### INFORMATION SHOWN
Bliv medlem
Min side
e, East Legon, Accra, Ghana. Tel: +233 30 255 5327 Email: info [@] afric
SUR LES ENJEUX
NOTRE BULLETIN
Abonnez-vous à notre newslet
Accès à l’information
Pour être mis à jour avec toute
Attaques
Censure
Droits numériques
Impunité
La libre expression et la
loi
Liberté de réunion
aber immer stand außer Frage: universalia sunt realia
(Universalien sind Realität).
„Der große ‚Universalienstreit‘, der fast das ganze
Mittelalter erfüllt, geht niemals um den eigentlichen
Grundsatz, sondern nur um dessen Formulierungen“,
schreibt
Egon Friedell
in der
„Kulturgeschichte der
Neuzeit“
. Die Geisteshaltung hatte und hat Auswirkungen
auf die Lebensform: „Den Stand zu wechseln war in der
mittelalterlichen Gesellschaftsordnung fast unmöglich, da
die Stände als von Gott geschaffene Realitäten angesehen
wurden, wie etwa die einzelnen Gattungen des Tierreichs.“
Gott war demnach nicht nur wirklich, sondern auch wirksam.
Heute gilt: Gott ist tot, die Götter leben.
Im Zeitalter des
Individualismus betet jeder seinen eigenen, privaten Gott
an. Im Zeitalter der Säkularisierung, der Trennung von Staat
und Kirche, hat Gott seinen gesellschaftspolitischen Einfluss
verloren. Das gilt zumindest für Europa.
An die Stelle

* * *

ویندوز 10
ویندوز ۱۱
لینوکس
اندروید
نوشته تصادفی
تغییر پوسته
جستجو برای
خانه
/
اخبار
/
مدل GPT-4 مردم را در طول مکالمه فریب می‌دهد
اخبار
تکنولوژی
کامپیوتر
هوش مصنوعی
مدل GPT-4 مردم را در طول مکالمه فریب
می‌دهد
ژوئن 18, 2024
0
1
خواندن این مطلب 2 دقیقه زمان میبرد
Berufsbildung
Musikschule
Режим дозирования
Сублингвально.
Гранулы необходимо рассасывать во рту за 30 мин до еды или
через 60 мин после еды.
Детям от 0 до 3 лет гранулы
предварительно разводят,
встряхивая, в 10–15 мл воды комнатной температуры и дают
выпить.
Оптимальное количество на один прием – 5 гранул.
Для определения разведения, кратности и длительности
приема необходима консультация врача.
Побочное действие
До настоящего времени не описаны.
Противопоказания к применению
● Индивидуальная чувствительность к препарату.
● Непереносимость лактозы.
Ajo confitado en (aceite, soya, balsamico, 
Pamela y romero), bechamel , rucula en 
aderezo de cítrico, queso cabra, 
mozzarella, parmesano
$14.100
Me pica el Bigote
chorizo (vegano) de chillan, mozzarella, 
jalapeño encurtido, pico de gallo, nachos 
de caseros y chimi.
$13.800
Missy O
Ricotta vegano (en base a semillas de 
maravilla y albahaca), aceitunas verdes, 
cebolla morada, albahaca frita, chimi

### TO DO
From the line containing "fast das ganze" down to the line containing "an. Im Zeitalter" in the material above, reproduce every line exactly, including the two end lines.

### WRITTEN ANSWER
„Der große ‚Universalienstreit‘, der fast das ganze
Mittelalter erfüllt, geht niemals um den eigentlichen
Grundsatz, sondern nur um dessen Formulierungen“,
schreibt
Egon Friedell
in der
„Kulturgeschichte der
Neuzeit“
. Die Geisteshaltung hatte und hat Auswirkungen
auf die Lebensform: „Den Stand zu wechseln war in der
mittelalterlichen Gesellschaftsordnung fast unmöglich, da
die Stände als von Gott geschaffene Realitäten angesehen
wurden, wie etwa die einzelnen Gattungen des Tierreichs.“
Gott war demnach nicht nur wirklich, sondern auch wirksam.
Heute gilt: Gott ist tot, die Götter leben.
Im Zeitalter des
Individualismus betet jeder seinen eigenen, privaten Gott
an. Im Zeitalter der Säkularisierung, der Trennung von Staat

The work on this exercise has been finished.